Among sporadic desmoids, only a minority display APC inactivation. A majority (52%–85%) have an activating point mutation in the β-catenin gene, CTNNB1.105,106 These CTNNB1 mutations stabilize β-catenin, resulting in its overabundance. β-catenin, a mediator of Wnt signaling, is negatively regulated by APC, so both APC inactivation and CTNNB1 activating mutations result in up-regulation of the Wnt pathway. The specific CTNNB1 mutation may have prognostic significance; patients with S45F-mutant desmoids were reported to have a 5-year recurrence-free survival of only 23%, compared with 57% for those with T41A-mutant tumors and 65% for those with wild type CTNNB1.106 These results raise the possibility that mutation status might aid in selecting patients for more aggressive therapy.
Based on the findings of APC inactivation or activating CTNNB1 mutations in the majority of patients, the development of small-molecule β-catenin antagonists would be likely to provide significant benefit, particularly for patients with advanced disease in whom surgical resection is not feasible. Although such β-catenin–targeted agents are still in preclinical development, an inhibitor of matrix metalloproteinase, a downstream target of β-catenin, substantially reduced tumor volume and tumor invasion in a transgenic Apc+/Apc1638N mouse model of aggressive fibromatosis.107
Patients with desmoids were found to have elevated levels of PDGF-AA and PDGF-BB, leading to a trial of the tyrosine kinase inhibitor imatinib in patients with advanced desmoid. Three of 19 patients (16%) had a partial response to treatment and four additional patients had stable disease for more than 1 year; overall, the 1-year tumor control rate was 37%.108 The response in these tumors was thought to be mediated by inhibition of PDGFRB kinase activity.
COMPLEX SARCOMA TYPES
Well-Differentiated and Dedifferentiated Liposarcoma
Well-differentiated and dedifferentiated liposarcomas represent the most common biological group of liposarcoma. This group is characterized by amplification of 12q, including the oncogenes MDM2, HMGA2, and CDK4. The amplifications usually occur in double minutes, ring chromosomes, and large marker chromosomes. In addition, the 12q13.2-q23.1 locus often harbors complex rearrangements (Fig. 26.2).19,109,110 On the basis of the rearrangements and correlated overexpression results, 12q may contain additional driver genes besides MDM2, HMGA2, and CDK4. The possibilities include NAV3, WIF1, MDM1, DYRK2, ELK3, DUSP6, YEATS4, TBK1, and FRS2, which were found to be amplified in ∼14% to 80% of tumors. Some of these genes are known to be involved in liposarcomagenesis, while others were not previously implicated in this disease or in cancer.

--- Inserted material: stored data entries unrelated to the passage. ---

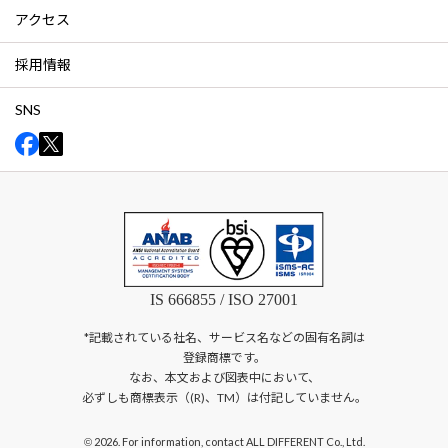
アクセス
採用情報
SNS
IS 666855 / ISO 27001
*記載されている社名、サービス名などの固有名詞は
登録商標です。
なお、本文および図表中において、
必ずしも商標表示（(R)、TM）は付記していません。
2026. For information, contact ALL DIFFERENT Co., Ltd.
©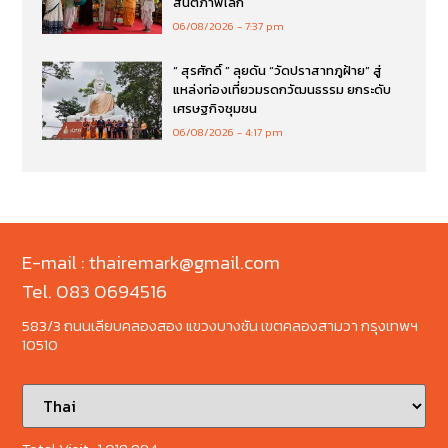
สันติภาพโลก
06/08/2026
7:37 pm
“ สุรศักดิ์ ” ลุยดัน “วัดปราสาทภูฝ้าย” สู่
แหล่งท่องเที่ยวมรดกวัฒนธรรม ยกระดับ
เศรษฐกิจชุมชน
06/08/2026
4:17 pm
E-mail : thairemark@gmail.com
Tel. 083 0694516
583/3 ถนนเลียบคลองสอง แขวงบางชัน เขตคลองสามวา กรุงเทพฯ
10510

Aside from 12q aberrations, dedifferentiated liposarcomas have been found to contain significant amplifications of 1p, 1q, 5p, 6q, and 20q.19,109,110 Amplification of JUN (on 1p32) has been suggested as the explanation for the block in adipocyte differentiation in undifferentiated sarcomas.111 However, more recent studies suggest that JUN is amplified or overexpressed in only a subset of dedifferentiated liposarcomas and that other alterations or activated pathways may be required to induce the dedifferentiated phenotype.19,112
Microarray analysis of differentially expressed genes in liposarcoma subtypes compared with normal fat has demonstrated activation of cell-cycle and checkpoint pathways, including the up-regulation of CDK4, MDM2, CDK1, CDC7, cyclin B1, cyclin B2, and cyclin E2 in well-differentiated and dedifferentiated liposarcoma, suggesting that these pathways may be useful as therapeutic targets.113 In fact, nutlin-3a, a selective MDM2 antagonist, induces apoptosis and inhibits proliferation of dedifferentiated liposarcoma cell lines at concentrations that have no phenotypic effects in normal adipose-derived stem cells.113 Thus, downstream p53 pathway signaling appears to be much more pronounced in dedifferentiated liposarcoma cell lines with overexpressed MDM2 than in adipose-derived stem cells, and MDM2 antagonists might serve as a effective therapeutics for liposarcomas with MDM2 amplification while having few effects on normal cells. Furthermore, PD0332991, a selective CDK4/CDK6 inhibitor currently in clinical trials, inhibits proliferation of dedifferentiated liposarcoma cells, inducing G1 cell-cycle arrest.19 These results provide a rationale for use of MDM2 antagonists and CDK4 inhibitors in patients with well-differentiated and dedifferentiated liposarcoma.
Pleomorphic Liposarcoma
Pleomorphic liposarcoma is the least common liposarcoma subtype, accounting for 5% of all liposarcomas. This subtype is characterized by high chromosome counts and complex structural rearrangements, with numerous unidentifiable marker chromosomes, nonclonal alterations, and polyploidy. This complexity has made the detection of specific recurrent rearrangements difficult.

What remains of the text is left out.